So I've been wanting to try sourdough for a while, because I love the flavor and especially the texture, but all the recipes involved beginning a "starter" which is a yeast-baby fed with water and sugar or flour. It's called a starter because it is kept alive in your kitchen through careful nurture, then lends a few tablespoons when needed to start, or rise, your next loaf of bread. Legend has it that many long-lasting kitchens have had long-lasting starters with the same bread of yeast from over 100 years back.
Meanwhile, we have 4 dogs and I don't need another mouth to feed. I also object to the logic of a thing being called a starter if it, by definition, does not end.
However, over at jemangelaville, she had the hutzpah to make a starter and finish it! Her recipe sends the whole starter off to fight the good fight in the oven and never return. I am impressed by this brave choice and decided to try it.
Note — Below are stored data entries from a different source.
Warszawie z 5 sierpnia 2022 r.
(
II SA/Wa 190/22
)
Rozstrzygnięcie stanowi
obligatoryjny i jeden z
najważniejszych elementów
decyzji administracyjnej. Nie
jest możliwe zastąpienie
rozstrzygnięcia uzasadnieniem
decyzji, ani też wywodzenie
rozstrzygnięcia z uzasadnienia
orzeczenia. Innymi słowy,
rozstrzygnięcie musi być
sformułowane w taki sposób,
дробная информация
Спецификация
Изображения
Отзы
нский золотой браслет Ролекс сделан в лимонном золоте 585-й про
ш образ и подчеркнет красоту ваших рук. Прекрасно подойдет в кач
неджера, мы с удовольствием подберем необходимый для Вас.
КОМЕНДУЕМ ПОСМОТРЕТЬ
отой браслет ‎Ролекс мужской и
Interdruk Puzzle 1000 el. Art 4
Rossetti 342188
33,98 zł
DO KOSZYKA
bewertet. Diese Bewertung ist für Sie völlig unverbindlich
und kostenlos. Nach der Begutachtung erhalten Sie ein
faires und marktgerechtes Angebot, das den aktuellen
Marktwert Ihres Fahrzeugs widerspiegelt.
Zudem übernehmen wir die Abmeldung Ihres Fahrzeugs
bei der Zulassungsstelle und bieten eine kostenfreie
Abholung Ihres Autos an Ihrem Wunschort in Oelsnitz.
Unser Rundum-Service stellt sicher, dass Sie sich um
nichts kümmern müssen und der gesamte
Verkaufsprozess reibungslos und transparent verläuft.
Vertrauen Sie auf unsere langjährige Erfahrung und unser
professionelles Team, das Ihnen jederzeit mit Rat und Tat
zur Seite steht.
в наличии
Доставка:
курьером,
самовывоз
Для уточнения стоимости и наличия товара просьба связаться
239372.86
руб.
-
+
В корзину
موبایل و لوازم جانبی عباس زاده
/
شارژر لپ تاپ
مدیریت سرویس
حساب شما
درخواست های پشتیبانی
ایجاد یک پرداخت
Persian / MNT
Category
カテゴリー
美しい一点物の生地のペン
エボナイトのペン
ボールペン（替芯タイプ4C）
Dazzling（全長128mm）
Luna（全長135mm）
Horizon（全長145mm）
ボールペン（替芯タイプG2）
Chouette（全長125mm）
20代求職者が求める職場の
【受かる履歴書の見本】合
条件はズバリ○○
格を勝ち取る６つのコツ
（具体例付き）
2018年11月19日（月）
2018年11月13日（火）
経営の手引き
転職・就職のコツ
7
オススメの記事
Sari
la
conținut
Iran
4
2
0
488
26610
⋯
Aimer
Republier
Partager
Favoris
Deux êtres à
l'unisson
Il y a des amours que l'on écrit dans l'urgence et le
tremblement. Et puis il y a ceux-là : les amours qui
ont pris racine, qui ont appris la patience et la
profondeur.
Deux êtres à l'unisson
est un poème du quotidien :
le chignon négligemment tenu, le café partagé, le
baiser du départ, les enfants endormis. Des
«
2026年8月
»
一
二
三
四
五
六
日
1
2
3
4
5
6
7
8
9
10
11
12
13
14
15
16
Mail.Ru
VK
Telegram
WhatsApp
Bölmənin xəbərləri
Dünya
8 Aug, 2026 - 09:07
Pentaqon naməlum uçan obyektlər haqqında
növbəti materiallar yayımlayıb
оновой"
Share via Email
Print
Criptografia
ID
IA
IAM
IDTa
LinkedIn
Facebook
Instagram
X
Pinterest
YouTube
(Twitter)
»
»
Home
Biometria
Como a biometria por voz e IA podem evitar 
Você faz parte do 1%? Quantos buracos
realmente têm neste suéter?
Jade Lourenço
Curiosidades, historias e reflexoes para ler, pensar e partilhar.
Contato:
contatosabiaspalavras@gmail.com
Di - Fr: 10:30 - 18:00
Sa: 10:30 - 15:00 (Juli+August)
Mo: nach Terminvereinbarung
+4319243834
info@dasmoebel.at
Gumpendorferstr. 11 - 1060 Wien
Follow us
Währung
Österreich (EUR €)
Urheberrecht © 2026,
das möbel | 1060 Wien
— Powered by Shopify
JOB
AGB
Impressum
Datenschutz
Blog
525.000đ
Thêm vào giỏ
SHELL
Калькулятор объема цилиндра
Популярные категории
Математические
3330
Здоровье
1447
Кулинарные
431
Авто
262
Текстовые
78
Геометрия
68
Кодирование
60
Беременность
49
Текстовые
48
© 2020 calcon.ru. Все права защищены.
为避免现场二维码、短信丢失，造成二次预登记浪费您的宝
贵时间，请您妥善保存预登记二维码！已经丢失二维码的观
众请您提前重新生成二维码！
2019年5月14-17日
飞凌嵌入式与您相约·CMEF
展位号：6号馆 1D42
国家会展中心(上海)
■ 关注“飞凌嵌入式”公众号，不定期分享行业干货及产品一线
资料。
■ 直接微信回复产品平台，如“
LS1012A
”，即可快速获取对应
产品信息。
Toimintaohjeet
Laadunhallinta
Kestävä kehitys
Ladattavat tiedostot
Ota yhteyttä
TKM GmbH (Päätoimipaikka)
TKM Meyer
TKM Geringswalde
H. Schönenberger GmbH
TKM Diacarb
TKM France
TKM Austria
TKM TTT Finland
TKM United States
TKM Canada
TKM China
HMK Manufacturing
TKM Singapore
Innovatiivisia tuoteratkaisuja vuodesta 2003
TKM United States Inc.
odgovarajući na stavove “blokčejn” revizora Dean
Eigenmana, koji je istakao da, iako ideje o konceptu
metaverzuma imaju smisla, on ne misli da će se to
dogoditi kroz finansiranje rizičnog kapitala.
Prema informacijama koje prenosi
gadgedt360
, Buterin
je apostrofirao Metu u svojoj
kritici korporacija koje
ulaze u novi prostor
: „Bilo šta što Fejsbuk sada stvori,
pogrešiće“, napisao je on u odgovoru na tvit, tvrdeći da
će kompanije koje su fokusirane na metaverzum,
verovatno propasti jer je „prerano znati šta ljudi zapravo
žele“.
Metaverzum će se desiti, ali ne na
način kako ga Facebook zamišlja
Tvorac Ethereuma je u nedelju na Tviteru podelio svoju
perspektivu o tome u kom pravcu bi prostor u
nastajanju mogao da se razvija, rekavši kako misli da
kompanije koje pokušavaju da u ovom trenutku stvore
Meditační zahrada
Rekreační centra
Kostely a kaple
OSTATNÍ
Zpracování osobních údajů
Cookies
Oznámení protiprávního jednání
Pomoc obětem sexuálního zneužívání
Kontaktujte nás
Below is the starter, a combo of .5 tsp active dry yeast, 1 1/4 cups white flour, and a 1/4 cup whole wheat, plus 1 cup warm water.
And now...get ready, start...and wait! This gets covered in plastic wrap and left on the counter for 2-12 hours. I'll be waiting atleast 12.
By the next morning (oops, few beers and fun made me forget the timing), here's how it looked:
And it smelled delicious, like a yeasty beer smell. Mmm. This got mixed directly into the AKAM along with 4 cups of flour, 1/2 teaspoon more yeast, 1 tablespoon sugar, another cup of water (but I used milk, just to be a rebel), and 1.5 tsp salt. Then the first rise, about an hour, and a second rise in the pans. I tried out a baguette pan Mom gave me, and a loaf pan. Slight mistake made by trying to artifically encourage the rise (sat them on top of the oven) which caused some early yeast deaths. Although, considering the life of a yeast cell, I doubt this was much mourned.
And it was absolutely delicious for sandwich, breakfast toast, and spreads. I definitely screwed around with the recipe, but I think what resulted was closest to Schlotsky bread. More dense and chewy than the beautiful white French bread over at jemangelaville.